The Washington Post removed a controversial cartoon that was published on its website earlier this week following criticism from readers who said the drawing was a racist caricature of Palestinians. The cartoon, “Human Shields” (2023) by Las Vegas Review Journal‘s editorial cartoonist Michael Ramirez, also appeared in the opinion pages of the Washington Post‘s Tuesday print edition.
Ramirez’s cartoon depicts a Hamas spokesperson with exaggerated facial features such as a large nose, thick furrowed eyebrows, and inflated lips with a speech bubble that reads, “How dare Israel attack civilians …” Ramirez drew four crying children and a woman wearing a hijab bound to the Hamas spokesperson by ropes — echoing Israel’s claim that Hamas civilians as “human shields.”
Following the deletion of the cartoon from the Washington Post’s website, the page has since been replaced with a note from David Shipley, the publication’s opinions editor responsible for approving the cartoon for print and digital publication, who shared that he “saw the drawing as a caricature of a specific individual, the Hamas spokesperson who celebrated the attacks on unarmed civilians in Israel.”
“However, the reaction to the image convinced me that I had missed something profound, and divisive, and I regret that,” Shipley continued, going on to say that the deleted cartoon had been replaced by a variety of selected reader responses in the interest of “a constructive exchange of ideas at all possible speed.” The Washington Post did not immediately respond to Hyperallergic‘s request for comment.
Many readers, both in the selected responses and in the page’s comments section, drew connections between Ramirez’s depiction of Arab people and racist caricatures found in Nazi propaganda during the Holocaust.
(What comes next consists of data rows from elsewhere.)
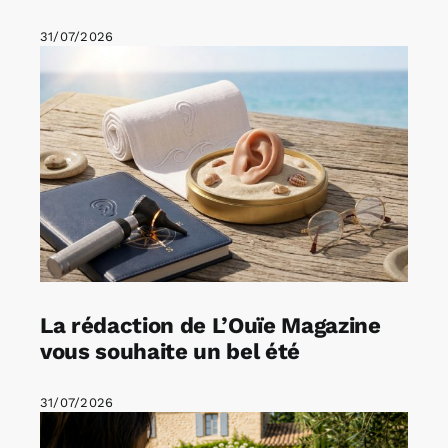
31/07/2026
La rédaction de L’Ouïe Magazine
vous souhaite un bel été
31/07/2026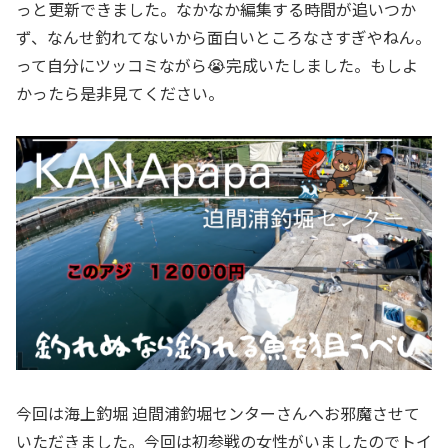
っと更新できました。なかなか編集する時間が追いつか
ず、なんせ釣れてないから面白いところなさすぎやねん。
って自分にツッコミながら😭完成いたしました。もしよ
かったら是非見てください。
今回は海上釣堀 迫間浦釣堀センターさんへお邪魔させて
いただきました。今回は初参戦の女性がいましたのでトイ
Several responses also accused Ramirez’s cartoon of excusing the Israeli response to the October 7 attack by Hamas that has resulted in the killing of over 10,000 Palestinians, according to Gaza’s Health Ministry.
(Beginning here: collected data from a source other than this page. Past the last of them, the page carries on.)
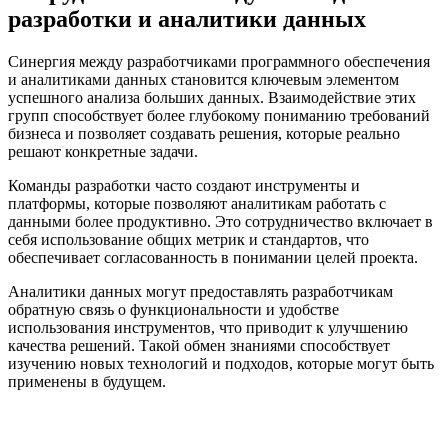
разработки и аналитики данных
Синергия между разработчиками программного обеспечения
и аналитиками данных становится ключевым элементом
успешного анализа больших данных. Взаимодействие этих
групп способствует более глубокому пониманию требований
бизнеса и позволяет создавать решения, которые реально
решают конкретные задачи.
Команды разработки часто создают инструменты и
платформы, которые позволяют аналитикам работать с
данными более продуктивно. Это сотрудничество включает в
себя использование общих метрик и стандартов, что
обеспечивает согласованность в понимании целей проекта.
Аналитики данных могут предоставлять разработчикам
обратную связь о функциональности и удобстве
использования инструментов, что приводит к улучшению
качества решений. Такой обмен знаниями способствует
изучению новых технологий и подходов, которые могут быть
применены в будущем.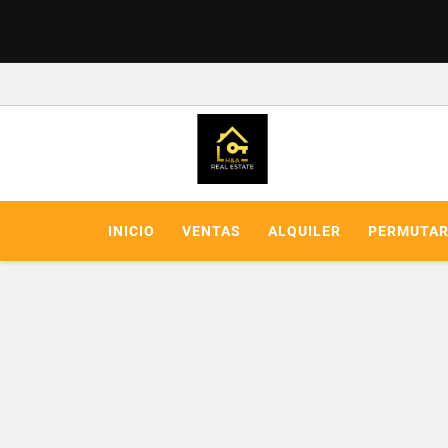
INICIO
VENTAS
ALQUILER
PERMUTA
“What is happening in Gaza, in the words of Craig Mokhiber, a former high commissioner for human rights with the United Nations, is a ‘textbook case of genocide,’” said Washington Post reader Nora Eltahawy of San Jose, California. “Mr. Ramirez’s rhetoric enables it.”
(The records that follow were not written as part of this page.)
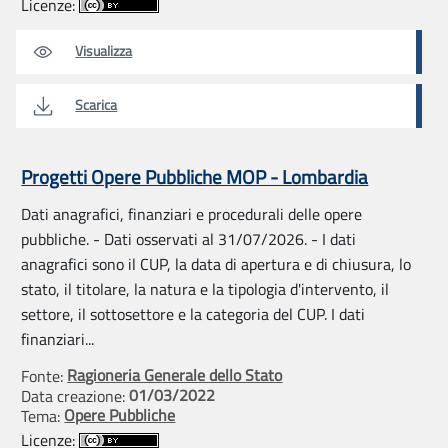
Licenze:
Visualizza
Scarica
Progetti Opere Pubbliche MOP - Lombardia
Dati anagrafici, finanziari e procedurali delle opere
pubbliche. - Dati osservati al 31/07/2026. - I dati
anagrafici sono il CUP, la data di apertura e di chiusura, lo
stato, il titolare, la natura e la tipologia d'intervento, il
settore, il sottosettore e la categoria del CUP. I dati
finanziari...
Ragioneria Generale dello Stato
Fonte:
01/03/2022
Data creazione:
Opere Pubbliche
Tema:
Licenze:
“Michael Ramirez’s Nov. 8 editorial cartoon depicting Hamas hostages with the Hamas character condemning Israeli attacks on civilians was full of bias and prejudice,” Philip Farah, the Vienna-based co-founder and board member of the Palestinian Christian Alliance for Peace, wrote to the Washington Post.
Throughout his career, Ramirez has typically conveyed conservative viewpoints through his editorial cartooning as well as essays and authored books. His work has been featured in over 500 news and media outlets internationally, though not without controversy: In 2000, a cartoon of his published in the LA Times came under fire for showing a Jewish man and a Muslim man worshipping the word “hate” rendered into what was supposed to represent the Western Wall.
Neither Ramirez nor his personal manager immediately responded to Hyperallergic‘s request for comment, but the artist published a new cartoon lampooning censured Michigan congressperson and Palestinian-American Rashida Tlaib earlier this afternoon, November 9.